§ **Task**
The copy you produce must hold every record exactly, and none of the images.

§ **Data supplied**
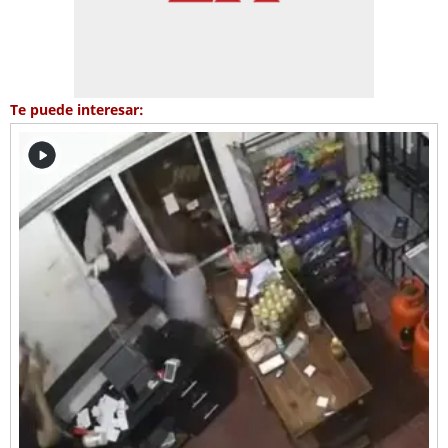
Te puede interesar:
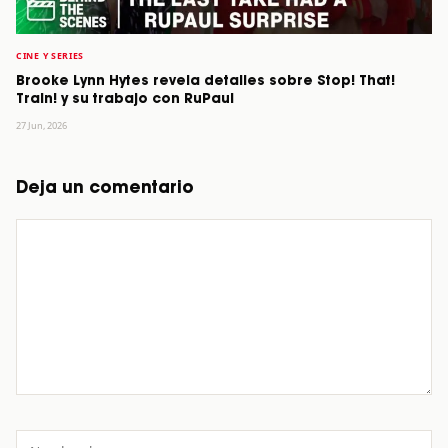
CINE Y SERIES
Brooke Lynn Hytes revela detalles sobre Stop! That!
Train! y su trabajo con RuPaul
27 Jun, 2026
Deja un comentario
Comentario
Nombre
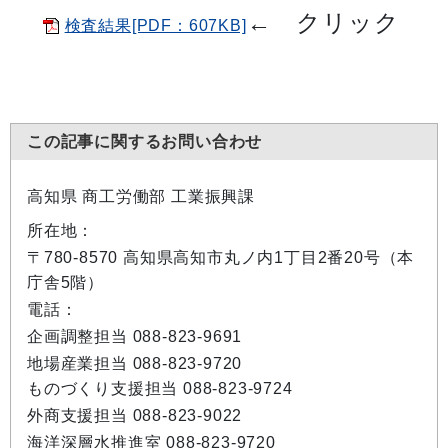
←
クリック
検査結果[PDF：607KB]
この記事に関するお問い合わせ
高知県 商工労働部 工業振興課
所在地：
〒780-8570 高知県高知市丸ノ内1丁目2番20号（本
庁舎5階）
電話：
企画調整担当 088-823-9691
地場産業担当 088-823-9720
ものづくり支援担当 088-823-9724
外商支援担当 088-823-9022
海洋深層水推進室 088-823-9720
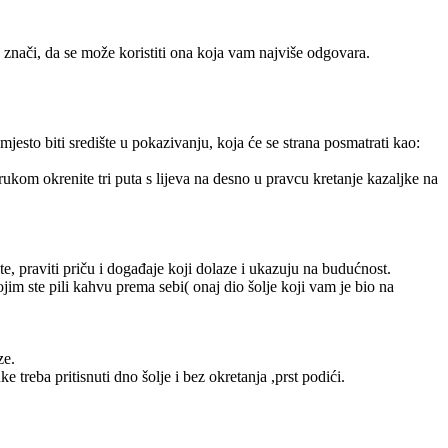
to znači, da se može koristiti ona koja vam najviše odgovara.
 mjesto biti središte u pokazivanju, koja će se strana posmatrati kao:
ukom okrenite tri puta s lijeva na desno u pravcu kretanje kazaljke na
, praviti priču i događaje koji dolaze i ukazuju na budućnost.
kojim ste pili kahvu prema sebi( onaj dio šolje koji vam je bio na
ze.
 treba pritisnuti dno šolje i bez okretanja ,prst podići.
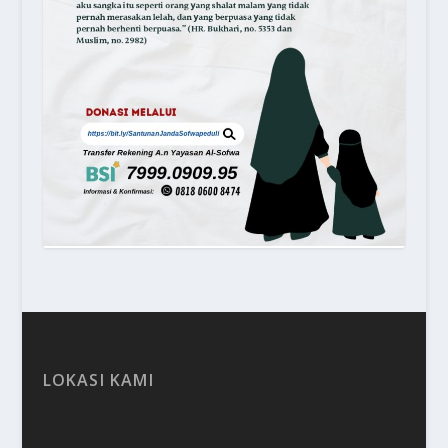
LOKASI KAMI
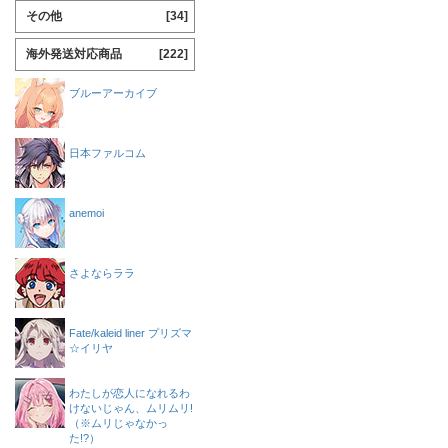
その他
[34]
海外発送対応商品
[222]
ブルーアーカイブ
日本ファルコム
anemoi
さよならララ
Fate/kaleid liner プリズマ
☆イリヤ
わたしが恋人になれるわ
けないじゃん、ムリムリ!
（※ムリじゃなかっ
た!?）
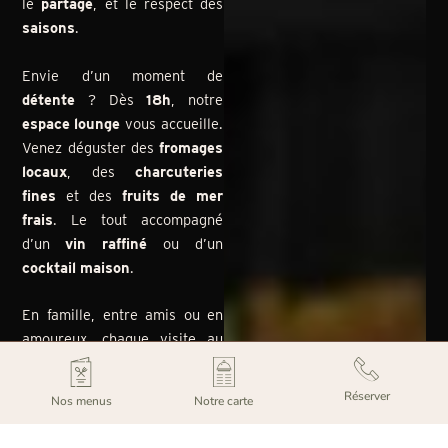
le
partage
, et le respect des
saisons
.
Envie d’un moment de
détente
? Dès
18h
, notre
espace lounge
vous accueille.
Venez déguster des
fromages
locaux
, des
charcuteries
fines
et des
fruits de mer
frais
. Le tout accompagné
d’un
vin raffiné
ou d’un
cocktail maison
.
En famille, entre amis ou en
amoureux, chaque visite au
Mandrin 1754
devient un
souvenir inoubliable
.
Réserver
Nos menus
Notre carte
À bientôt dans notre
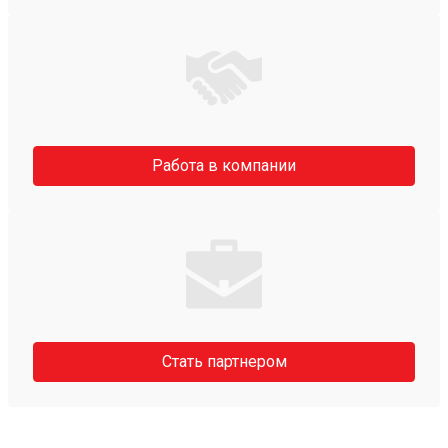
Работа в компании
Стать партнером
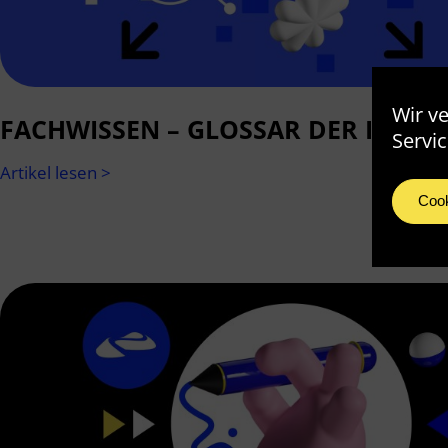
Wir v
FACHWISSEN – GLOSSAR DER ILLUS
Servic
Artikel lesen >
Cook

§ **Reply to the task**
Te puede interesar:
CINE Y SERIES
Brooke Lynn Hytes revela detalles sobre Stop! That!
Train! y su trabajo con RuPaul
27 Jun, 2026
Deja un comentario
Comentario
Nombre
←
クリック
検査結果[PDF：607KB]
この記事に関するお問い合わせ
高知県 商工労働部 工業振興課
所在地：
〒780-8570 高知県高知市丸ノ内1丁目2番20号（本
庁舎5階）
電話：
企画調整担当 088-823-9691
地場産業担当 088-823-9720
ものづくり支援担当 088-823-9724
外商支援担当 088-823-9022
海洋深層水推進室 088-823-9720
to znači, da se može koristiti ona koja vam najviše odgovara.
 mjesto biti središte u pokazivanju, koja će se strana posmatrati kao:
ukom okrenite tri puta s lijeva na desno u pravcu kretanje kazaljke na
, praviti priču i događaje koji dolaze i ukazuju na budućnost.
kojim ste pili kahvu prema sebi( onaj dio šolje koji vam je bio na
ze.
 treba pritisnuti dno šolje i bez okretanja ,prst podići.
LOKASI KAMI
その他
[34]
海外発送対応商品
[222]
ブルーアーカイブ
日本ファルコム
anemoi
さよならララ
Fate/kaleid liner プリズマ
☆イリヤ
わたしが恋人になれるわ
けないじゃん、ムリムリ!
（※ムリじゃなかっ
た!?）
le
partage
, et le respect des
saisons
.
Envie d’un moment de
détente
? Dès
18h
, notre
espace lounge
vous accueille.
Venez déguster des
fromages
locaux
, des
charcuteries
fines
et des
fruits de mer
frais
. Le tout accompagné
d’un
vin raffiné
ou d’un
cocktail maison
.
En famille, entre amis ou en
amoureux, chaque visite au
Mandrin 1754
devient un
souvenir inoubliable
.
Réserver
Nos menus
Notre carte
À bientôt dans notre
Работа в компании
Стать партнером
Wir v
FACHWISSEN – GLOSSAR DER ILLUS
Servic
Artikel lesen >
Cook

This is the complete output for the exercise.